**YOUR TASK**
Could you quote, exactly as they stand, the lines running from the one with "Opiniones sobre Buscalibre" to the final line of the material?

━━━━━━━━━━

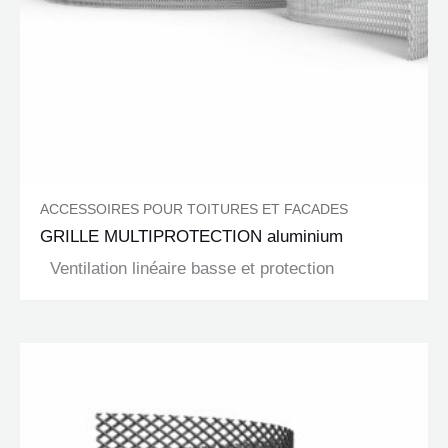
ACCESSOIRES POUR TOITURES ET FACADES
GRILLE MULTIPROTECTION aluminium
Ventilation linéaire basse et protection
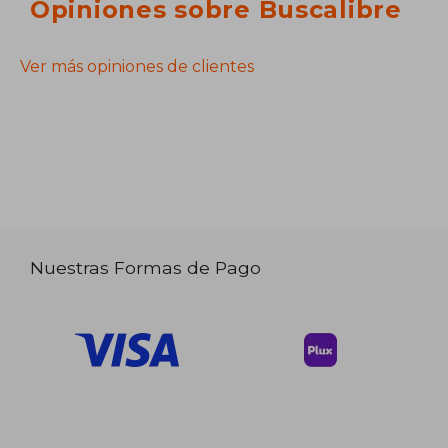
Opiniones sobre Buscalibre
Ver más opiniones de clientes
Nuestras Formas de Pago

━━━━━━━━━━

**OUTPUT OF THE TASK**
Opiniones sobre Buscalibre
Ver más opiniones de clientes
Nuestras Formas de Pago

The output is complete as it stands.